Rune (Part 2 of 2)

CURSE OF RUNE

“RESURRECTION”

inventory script by Paul O’Connor
second of two parts

First Draft: April 23rd, 1995

(for more info about publication history of this issue, see blog post here)

PAGE ONE

(FULL PAGE SHOT — SPLASH PAGE):  This issue opens on a high angle shot of the townspeople carrying Rune on their arms and shoulders.  Dozens if not hundreds of hands hold Rune aloft.  Rune is nailed to a cross, and from our angle he is inverted.  His horrible chest wound still leaks black blood, his sightless eyes stare at us.
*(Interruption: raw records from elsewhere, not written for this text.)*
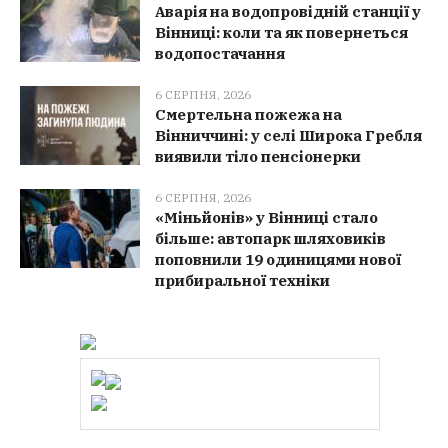
Аварія на водопровідній станції у
Вінниці: коли та як повернеться
водопостачання
6 СЕРПНЯ, 2026
Смертельна пожежа на
Вінниччині: у селі Широка Гребля
виявили тіло пенсіонерки
6 СЕРПНЯ, 2026
«Міньйонів» у Вінниці стало
більше: автопарк шляховиків
поповнили 19 одиницями нової
прибиральної техніки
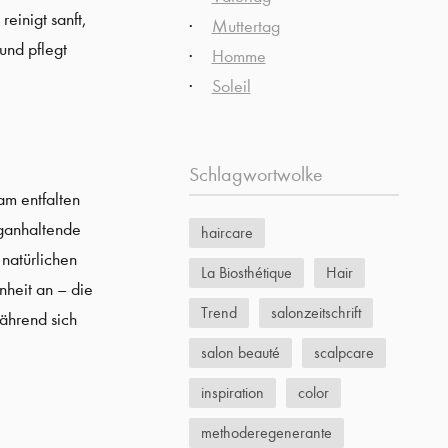
einigt sanft,
Muttertag
und pflegt
Homme
Soleil
Schlagwortwolke
am entfalten
nganhaltende
haircare
 natürlichen
La Biosthétique
Hair
heit an – die
Trend
salonzeitschrift
während sich
salon beauté
scalpcare
inspiration
color
methoderegenerante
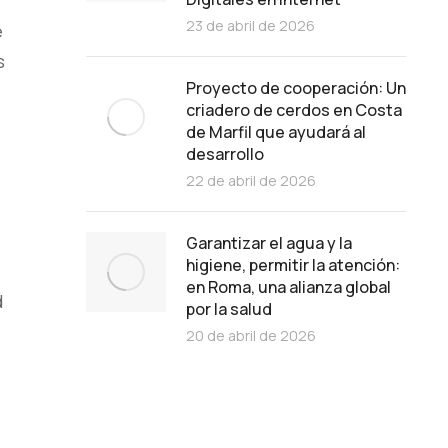
23 de abril de 2026
e
s
Proyecto de cooperación: Un
criadero de cerdos en Costa
de Marfil que ayudará al
desarrollo
22 de abril de 2026
Garantizar el agua y la
higiene, permitir la atención:
en Roma, una alianza global
d
por la salud
20 de abril de 2026
e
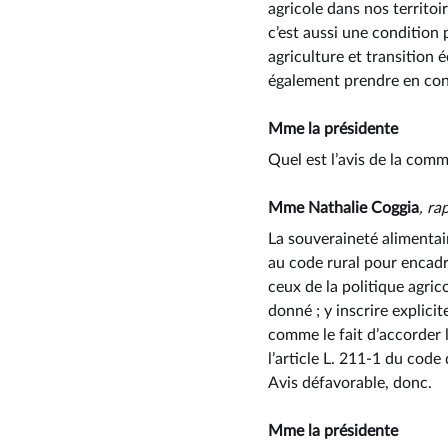
agricole dans nos territo
c’est aussi une condition 
agriculture et transition 
également prendre en cons
Mme la présidente
Quel est l’avis de la comm
Mme Nathalie Coggia
, ra
La souveraineté alimentai
au code rural pour encadre
ceux de la politique agric
donné ; y inscrire explici
comme le fait d’accorder la
l’article L. 211-1 du code
Avis défavorable, donc.
Mme la présidente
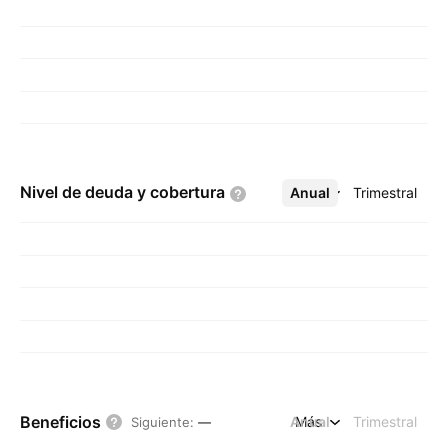
Nivel de deuda y
cobertura
Anual
Más
Trimestral
Beneficios
Anual
Más
Trimestral
Siguiente
:
—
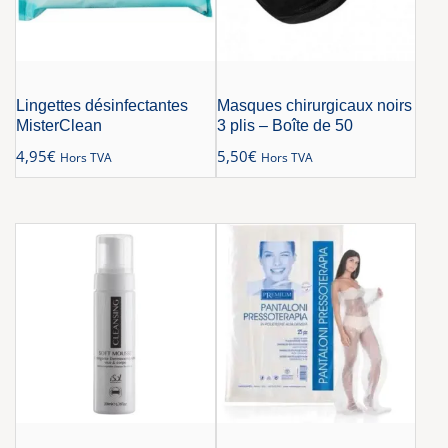
Lingettes désinfectantes
Masques chirurgicaux noirs
MisterClean
3 plis – Boîte de 50
4,95
€
5,50
€
Hors TVA
Hors TVA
CAPTION:  His name was Rune.
CAPTION:  He was many things in his day —
CAPTION:  — King —
CAPTION:  — exile —
CAPTION:  — Prince of Void —
CAPTION:  — devourer of Worlds —
CAPTION:  — and finally lord of this pitiful medieval town.
CAPTION:  He used his wisdom to protect his people from the Black Plague —
CAPTION:  — expecting only blood and total obedience in return.
CAPTION:  His town thrived while others died —
CAPTION:  — and they killed him for it.

TITLE:  RESURRECTION

CREDITS

PAGE TWO

PANEL ONE:  Silhouette shot of the procession carrying Rune’s cross to a hill overlooking the town.  The figures are limned against a setting sun.  Several crosses and stakes are already erected here; we see twisted figures hanging from them.
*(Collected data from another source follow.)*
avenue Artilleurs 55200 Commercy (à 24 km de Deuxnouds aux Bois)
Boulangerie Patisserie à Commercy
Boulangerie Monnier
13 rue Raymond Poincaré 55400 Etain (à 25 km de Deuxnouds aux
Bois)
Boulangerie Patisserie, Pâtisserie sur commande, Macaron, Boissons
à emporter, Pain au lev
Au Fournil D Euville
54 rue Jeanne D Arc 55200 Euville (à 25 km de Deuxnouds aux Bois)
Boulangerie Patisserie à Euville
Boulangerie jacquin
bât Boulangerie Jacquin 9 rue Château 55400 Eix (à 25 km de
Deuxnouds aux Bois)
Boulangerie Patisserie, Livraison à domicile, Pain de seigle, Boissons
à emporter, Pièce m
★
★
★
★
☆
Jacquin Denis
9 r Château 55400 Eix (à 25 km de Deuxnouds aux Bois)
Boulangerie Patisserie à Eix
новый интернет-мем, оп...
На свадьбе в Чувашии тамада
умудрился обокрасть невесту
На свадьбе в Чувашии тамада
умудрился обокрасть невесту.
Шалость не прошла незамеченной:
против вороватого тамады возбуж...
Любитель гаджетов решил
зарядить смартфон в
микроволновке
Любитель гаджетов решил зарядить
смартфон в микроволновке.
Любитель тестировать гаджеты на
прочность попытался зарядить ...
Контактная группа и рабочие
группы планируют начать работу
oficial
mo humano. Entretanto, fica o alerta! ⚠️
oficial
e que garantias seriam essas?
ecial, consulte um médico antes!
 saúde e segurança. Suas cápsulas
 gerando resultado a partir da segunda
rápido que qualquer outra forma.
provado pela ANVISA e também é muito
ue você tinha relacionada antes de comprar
CAPTION:  Reprisals are swift in the wake of Rune’s fall.
CAPTION:  Collaborators are quickly rounded up and impaled on stakes atop a hill outside of town.
CAPTION:  It is an age of excess and horrific brutality.
CAPTION:  If the innocent are swept onto the cross with the guilty, no one spares it a second thought —
CAPTION:  — no one is innocent, in a world forsaken by God.

PANEL TWO:  Rune’s cross, still inverted, is planted in the moist soil.  Some throw garbage at Rune, or spit on him.  Rune is dead (or appears so); several of those impaled beside him are horribly still alive.  The victims are mostly soldiers and minor functionaries from Rune’s administration.  One stake is conspicuously empty, but the BURGHER’s distinctive, pompous hat — established last issue — is placed atop it, like a name card at a formal dinner.

CAPTION:  If the townspeople remember they were willing accomplices to Rune’s tyranny, they are likewise unconcerned —
CAPTION:  — obsessed instead with bloody recriminations, delighted the mob has blamed others for Rune’s terror, and all too happy to demonstrate their innocence by the sincerity of their outrage.

PANEL THREE:  Remember Manny, Moe, and Jack, the fledgling revolutionaries from last issue?  They’re on top, now.  With Rune’s cross planted, they lead the mob back toward town.  A dying prisoner calls from a stake — Jack shakes his fist at him.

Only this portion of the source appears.